### EXERCISE DIRECTIONS
Pictures excluded, copy every record that follows exactly as it appears.

### RECORDS
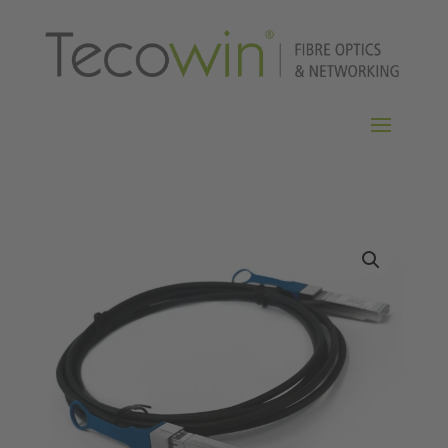
Home
/
DAC
/
SFP+ 10G DAC
/ SFP+ 10G DAC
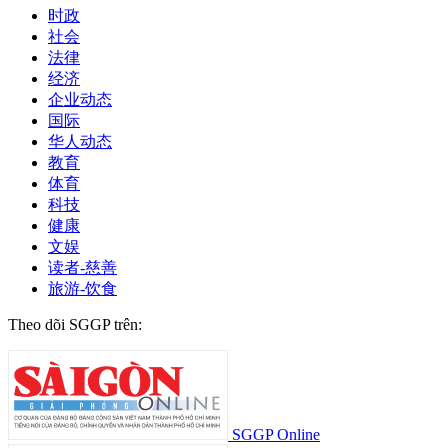
时政
社会
法律
经济
企业动态
国际
华人动态
教育
体育
科技
健康
文娱
读者-慈善
旅游-饮食
Theo dõi SGGP trên:
SGGP Online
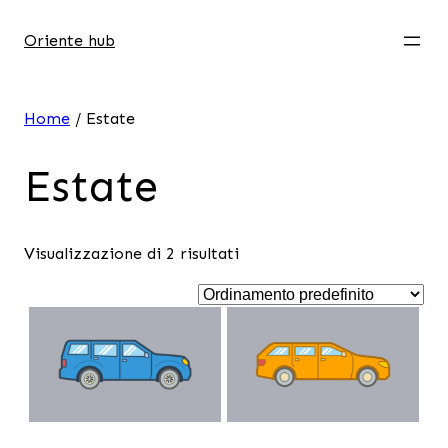
Oriente hub
Home
/ Estate
Estate
Visualizzazione di 2 risultati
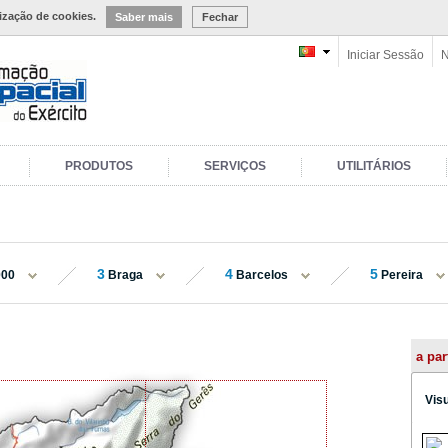
lização de cookies.
Saber mais
Fechar
Iniciar Sessão
N
PRODUTOS
SERVIÇOS
UTILITÁRIOS
3
4
5
000
Braga
Barcelos
Pereira
a par
Vis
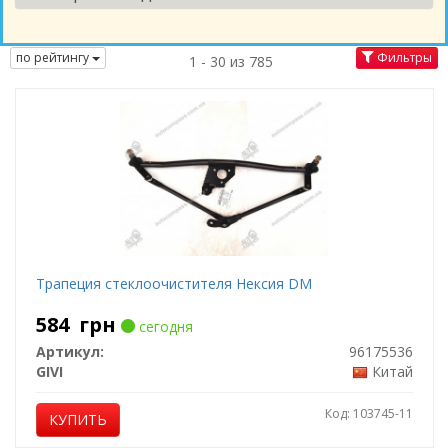
по рейтингу
Фильтры
1 - 30 из 785
Трапеция стеклоочистителя Нексия DM
584
грн
сегодня
Артикул:
96175536
GIVI
Китай
Код: 103745-11
КУПИТЬ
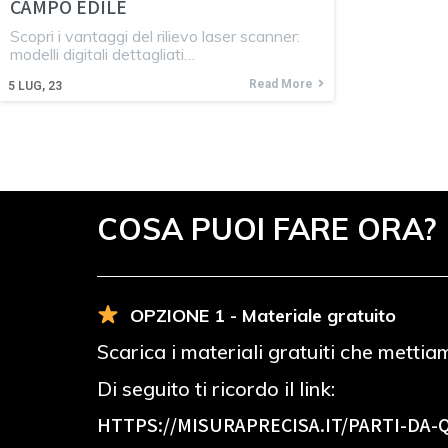
CAMPO EDILE
Scopri i vantaggi del rilievo laser scanner:
modelli digitali dettagliati…
Read More
5
LUG, 23
COSA PUOI FARE ORA?
OPZIONE 1 - Materiale gratuito
Scarica i materiali gratuiti che mettia
Di seguito ti ricordo il link:
HTTPS://MISURAPRECISA.IT
/PARTI-DA-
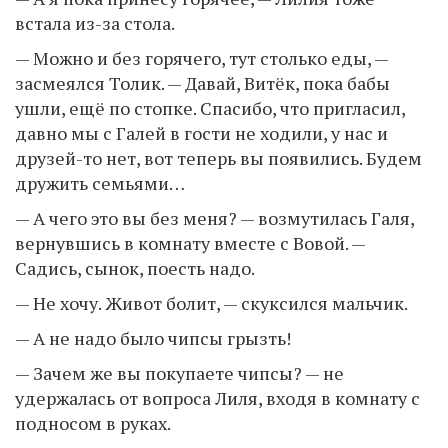
встала из-за стола.
— Можно и без горячего, тут столько еды, —
засмеялся Толик. — Давай, Витёк, пока бабы
ушли, ещё по стопке. Спасибо, что пригласил,
давно мы с Галей в гости не ходили, у нас и
друзей-то нет, вот теперь вы появились. Будем
дружить семьями…
— А чего это вы без меня? — возмутилась Галя,
вернувшись в комнату вместе с Вовой. —
Садись, сынок, поесть надо.
— Не хочу. Живот болит, — скуксился мальчик.
— А не надо было чипсы грызть!
— Зачем же вы покупаете чипсы? — не
удержалась от вопроса Лиля, входя в комнату с
подносом в руках.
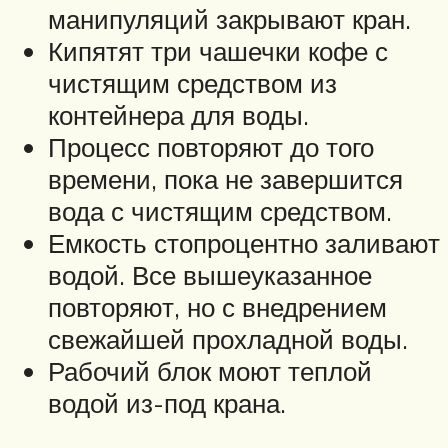
манипуляций закрывают кран.
Кипятят три чашечки кофе с
чистящим средством из
контейнера для воды.
Процесс повторяют до того
времени, пока не завершится
вода с чистящим средством.
Емкость стопроцентно заливают
водой. Все вышеуказанное
повторяют, но с внедрением
свежайшей прохладной воды.
Рабочий блок моют теплой
водой из-под крана.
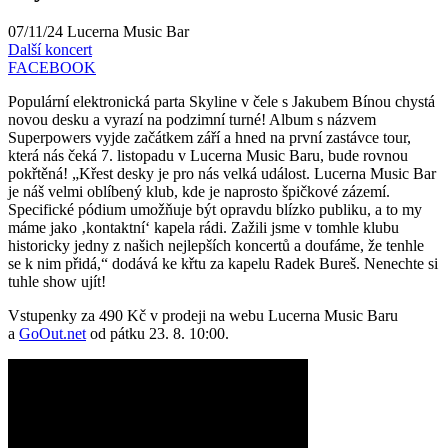
07/11/24
Lucerna Music Bar
Další koncert
FACEBOOK
Populární elektronická parta Skyline v čele s Jakubem Bínou chystá
novou desku a vyrazí na podzimní turné! Album s názvem
Superpowers vyjde začátkem září a hned na první zastávce tour,
která nás čeká 7. listopadu v Lucerna Music Baru, bude rovnou
pokřtěná! „Křest desky je pro nás velká událost. Lucerna Music Bar
je náš velmi oblíbený klub, kde je naprosto špičkové zázemí.
Specifické pódium umožňuje být opravdu blízko publiku, a to my
máme jako ‚kontaktní‘ kapela rádi. Zažili jsme v tomhle klubu
historicky jedny z našich nejlepších koncertů a doufáme, že tenhle
se k nim přidá,“ dodává ke křtu za kapelu Radek Bureš. Nenechte si
tuhle show ujít!
Vstupenky za 490 Kč v prodeji na webu Lucerna Music Baru
a
GoOut.net
od pátku 23. 8. 10:00.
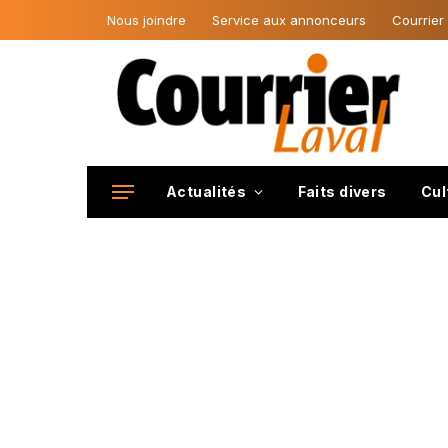
Nous joindre
Service aux annonceurs
Courrier
Actualités
Faits divers
Cul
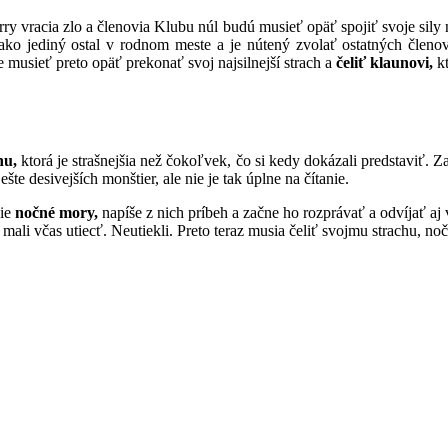
y vracia zlo a členovia Klubu núl budú musieť opäť spojiť svoje sily 
e ako jediný ostal v rodnom meste a je nútený zvolať ostatných člen
musieť preto opäť prekonať svoj najsilnejší strach a
čeliť klaunovi,
kt
hu,
ktorá je strašnejšia než čokoľvek, čo si kedy dokázali predstaviť. 
šte desivejších monštier, ale nie je tak úplne na čítanie.
šie
nočné mory,
napíše z nich príbeh a začne ho rozprávať a odvíjať aj 
mali včas utiecť. Neutiekli. Preto teraz musia čeliť svojmu strachu, no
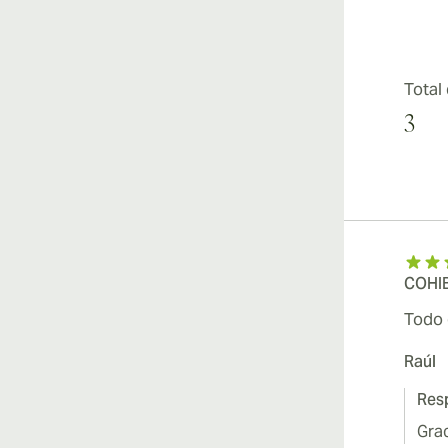
Total
3
COHIB
Todo 
Raúl
Resp
Gra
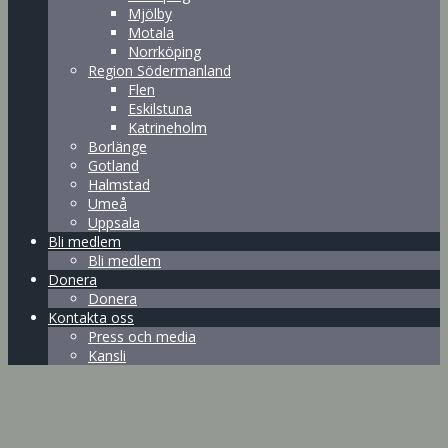
Mjölby
Motala
Norrköping
Region Södermanland
Flen
Eskilstuna
Katrineholm
Borlänge
Gotland
Halmstad
Umeå
Uppsala
Bli medlem
Bli medlem
Donera
Donera
Kontakta oss
Press och media
Kansli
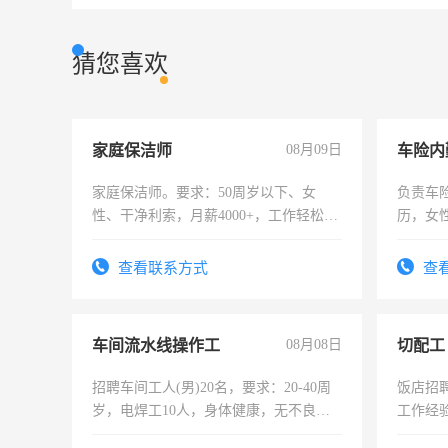
猜您喜欢
家庭保洁师
08月09日
车险内
家庭保洁师。要求：50周岁以下、女
负责车
性、干净利索，月薪4000+，工作轻松，
历，女性
时间灵活，不需坐班，适合宝妈、全职
操作，
太太等。
试用期1
查看联系方式
查
车间流水线操作工
08月08日
切配工
招聘车间工人(男)20名，要求：20-40周
饭店招
岁，电焊工10人，身体健康，无不良嗜
工作经
好。薪资：4500-7000元，标准八人间住
作。包吃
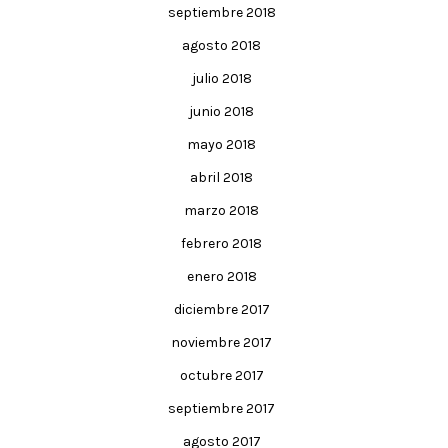
septiembre 2018
agosto 2018
julio 2018
junio 2018
mayo 2018
abril 2018
marzo 2018
febrero 2018
enero 2018
diciembre 2017
noviembre 2017
octubre 2017
septiembre 2017
agosto 2017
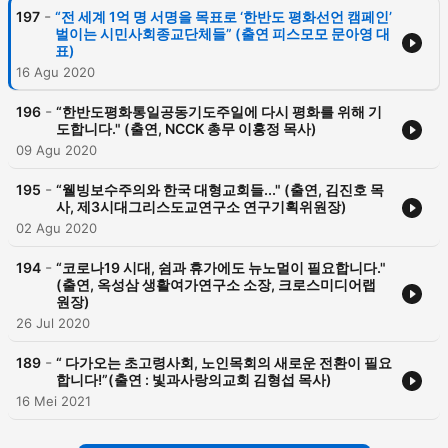
-
197
“전 세계 1억 명 서명을 목표로 ‘한반도 평화선언 캠페인’
벌이는 시민사회종교단체들” (출연 피스모모 문아영 대
표)
16 Agu 2020
-
196
“한반도평화통일공동기도주일에 다시 평화를 위해 기
도합니다." (출연, NCCK 총무 이홍정 목사)
09 Agu 2020
-
195
“웰빙보수주의와 한국 대형교회들..." (출연, 김진호 목
사, 제3시대그리스도교연구소 연구기획위원장)
02 Agu 2020
-
194
“코로나19 시대, 쉼과 휴가에도 뉴노멀이 필요합니다."
(출연, 옥성삼 생활여가연구소 소장, 크로스미디어랩
원장)
26 Jul 2020
-
189
“ 다가오는 초고령사회, 노인목회의 새로운 전환이 필요
합니다!”(출연 : 빛과사랑의교회 김형섭 목사)
16 Mei 2021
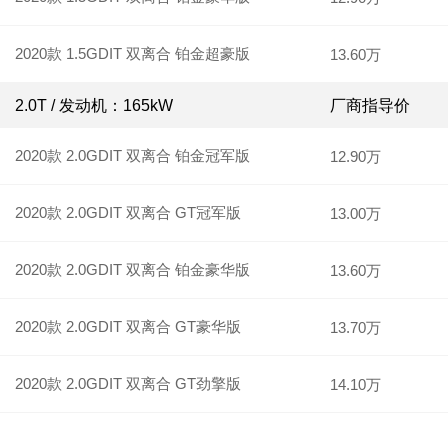
2020款 1.5GDIT 双离合 铂金超豪版
13.60万
2.0T / 发动机：165kW
厂商指导价
2020款 2.0GDIT 双离合 铂金冠军版
12.90万
2020款 2.0GDIT 双离合 GT冠军版
13.00万
2020款 2.0GDIT 双离合 铂金豪华版
13.60万
2020款 2.0GDIT 双离合 GT豪华版
13.70万
2020款 2.0GDIT 双离合 GT劲擎版
14.10万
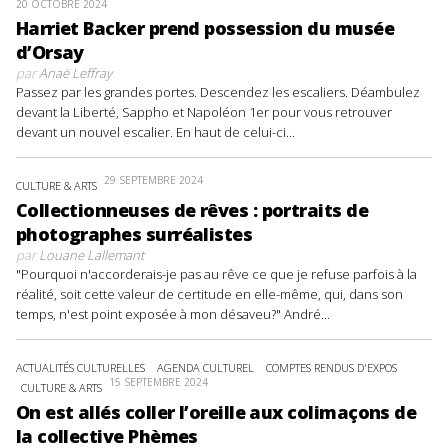
20 OCTOBRE 2024
Harriet Backer prend possession du musée
d’Orsay
par
Anaë Leffray
Passez par les grandes portes. Descendez les escaliers. Déambulez
devant la Liberté, Sappho et Napoléon 1er pour vous retrouver
devant un nouvel escalier. En haut de celui-ci...
29 SEPTEMBRE 2024
CULTURE & ARTS
Collectionneuses de rêves : portraits de
photographes surréalistes
par
Louane Lallemant
"Pourquoi n'accorderais-je pas au rêve ce que je refuse parfois à la
réalité, soit cette valeur de certitude en elle-même, qui, dans son
temps, n'est point exposée à mon désaveu?" André...
ACTUALITÉS CULTURELLES
AGENDA CULTUREL
COMPTES RENDUS D'EXPOS
15 SEPTEMBRE 2024
CULTURE & ARTS
On est allés coller l’oreille aux colimaçons de
la collective Phèmes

### ANSWER FOR THE TASK
Home
/
DAC
/
SFP+ 10G DAC
/ SFP+ 10G DAC
时政
社会
法律
经济
企业动态
国际
华人动态
教育
体育
科技
健康
文娱
读者-慈善
旅游-饮食
Theo dõi SGGP trên:
SGGP Online
Oriente hub
Home
/ Estate
Estate
Visualizzazione di 2 risultati
lização de cookies.
Saber mais
Fechar
Iniciar Sessão
N
PRODUTOS
SERVIÇOS
UTILITÁRIOS
3
4
5
000
Braga
Barcelos
Pereira
a par
Vis
по рейтингу
Фильтры
1 - 30 из 785
Трапеция стеклоочистителя Нексия DM
584
грн
сегодня
Артикул:
96175536
GIVI
Китай
Код: 103745-11
КУПИТЬ
CAMPO EDILE
Scopri i vantaggi del rilievo laser scanner:
modelli digitali dettagliati…
Read More
5
LUG, 23
COSA PUOI FARE ORA?
OPZIONE 1 - Materiale gratuito
Scarica i materiali gratuiti che mettia
Di seguito ti ricordo il link:
HTTPS://MISURAPRECISA.IT
/PARTI-DA-
встала из-за стола.
— Можно и без горячего, тут столько еды, —
засмеялся Толик. — Давай, Витёк, пока бабы
ушли, ещё по стопке. Спасибо, что пригласил,
давно мы с Галей в гости не ходили, у нас и
друзей-то нет, вот теперь вы появились. Будем
дружить семьями…
— А чего это вы без меня? — возмутилась Галя,
вернувшись в комнату вместе с Вовой. —
Садись, сынок, поесть надо.
— Не хочу. Живот болит, — скуксился мальчик.
— А не надо было чипсы грызть!
— Зачем же вы покупаете чипсы? — не
удержалась от вопроса Лиля, входя в комнату с
подносом в руках.
манипуляций закрывают кран.
Кипятят три чашечки кофе с
чистящим средством из
контейнера для воды.
Процесс повторяют до того
времени, пока не завершится
вода с чистящим средством.
Емкость стопроцентно заливают
водой. Все вышеуказанное
повторяют, но с внедрением
свежайшей прохладной воды.
Рабочий блок моют теплой
водой из-под крана.
07/11/24
Lucerna Music Bar
Další koncert
FACEBOOK
Populární elektronická parta Skyline v čele s Jakubem Bínou chystá
novou desku a vyrazí na podzimní turné! Album s názvem
Superpowers vyjde začátkem září a hned na první zastávce tour,
která nás čeká 7. listopadu v Lucerna Music Baru, bude rovnou
pokřtěná! „Křest desky je pro nás velká událost. Lucerna Music Bar
je náš velmi oblíbený klub, kde je naprosto špičkové zázemí.
Specifické pódium umožňuje být opravdu blízko publiku, a to my
máme jako ‚kontaktní‘ kapela rádi. Zažili jsme v tomhle klubu
historicky jedny z našich nejlepších koncertů a doufáme, že tenhle
se k nim přidá,“ dodává ke křtu za kapelu Radek Bureš. Nenechte si
tuhle show ujít!
Vstupenky za 490 Kč v prodeji na webu Lucerna Music Baru
a
GoOut.net
od pátku 23. 8. 10:00.
Nous joindre
Service aux annonceurs
Courrier
Actualités
Faits divers
Cul
y vracia zlo a členovia Klubu núl budú musieť opäť spojiť svoje sily 
e ako jediný ostal v rodnom meste a je nútený zvolať ostatných člen
musieť preto opäť prekonať svoj najsilnejší strach a
čeliť klaunovi,
kt
hu,
ktorá je strašnejšia než čokoľvek, čo si kedy dokázali predstaviť. 
šte desivejších monštier, ale nie je tak úplne na čítanie.
šie
nočné mory,
napíše z nich príbeh a začne ho rozprávať a odvíjať aj 
mali včas utiecť. Neutiekli. Preto teraz musia čeliť svojmu strachu, no
Total
3
COHIB
Todo 
Raúl
Resp
Gra
Mjölby
Motala
Norrköping
Region Södermanland
Flen
Eskilstuna
Katrineholm
Borlänge
Gotland
Halmstad
Umeå
Uppsala
Bli medlem
Bli medlem
Donera
Donera
Kontakta oss
Press och media
Kansli
猜您喜欢
家庭保洁师
08月09日
车险内
家庭保洁师。要求：50周岁以下、女
负责车
性、干净利索，月薪4000+，工作轻松，
历，女性
时间灵活，不需坐班，适合宝妈、全职
操作，
太太等。
试用期1
查看联系方式
查
车间流水线操作工
08月08日
切配工
招聘车间工人(男)20名，要求：20-40周
饭店招
岁，电焊工10人，身体健康，无不良嗜
工作经
好。薪资：4500-7000元，标准八人间住
作。包吃
septiembre 2018
agosto 2018
julio 2018
junio 2018
mayo 2018
abril 2018
marzo 2018
febrero 2018
enero 2018
diciembre 2017
noviembre 2017
octubre 2017
septiembre 2017
agosto 2017
-
197
“전 세계 1억 명 서명을 목표로 ‘한반도 평화선언 캠페인’
벌이는 시민사회종교단체들” (출연 피스모모 문아영 대
표)
16 Agu 2020
-
196
“한반도평화통일공동기도주일에 다시 평화를 위해 기
도합니다." (출연, NCCK 총무 이홍정 목사)
09 Agu 2020
-
195
“웰빙보수주의와 한국 대형교회들..." (출연, 김진호 목
사, 제3시대그리스도교연구소 연구기획위원장)
02 Agu 2020
-
194
“코로나19 시대, 쉼과 휴가에도 뉴노멀이 필요합니다."
(출연, 옥성삼 생활여가연구소 소장, 크로스미디어랩
원장)
26 Jul 2020
-
189
“ 다가오는 초고령사회, 노인목회의 새로운 전환이 필요
합니다!”(출연 : 빛과사랑의교회 김형섭 목사)
16 Mei 2021
2020款 1.5GDIT 双离合 铂金超豪版
13.60万
2.0T / 发动机：165kW
厂商指导价
2020款 2.0GDIT 双离合 铂金冠军版
12.90万
2020款 2.0GDIT 双离合 GT冠军版
13.00万
2020款 2.0GDIT 双离合 铂金豪华版
13.60万
2020款 2.0GDIT 双离合 GT豪华版
13.70万
2020款 2.0GDIT 双离合 GT劲擎版
14.10万
20 OCTOBRE 2024
Harriet Backer prend possession du musée
d’Orsay
par
Anaë Leffray
Passez par les grandes portes. Descendez les escaliers. Déambulez
devant la Liberté, Sappho et Napoléon 1er pour vous retrouver
devant un nouvel escalier. En haut de celui-ci...
29 SEPTEMBRE 2024
CULTURE & ARTS
Collectionneuses de rêves : portraits de
photographes surréalistes
par
Louane Lallemant
"Pourquoi n'accorderais-je pas au rêve ce que je refuse parfois à la
réalité, soit cette valeur de certitude en elle-même, qui, dans son
temps, n'est point exposée à mon désaveu?" André...
ACTUALITÉS CULTURELLES
AGENDA CULTUREL
COMPTES RENDUS D'EXPOS
15 SEPTEMBRE 2024
CULTURE & ARTS
On est allés coller l’oreille aux colimaçons de
la collective Phèmes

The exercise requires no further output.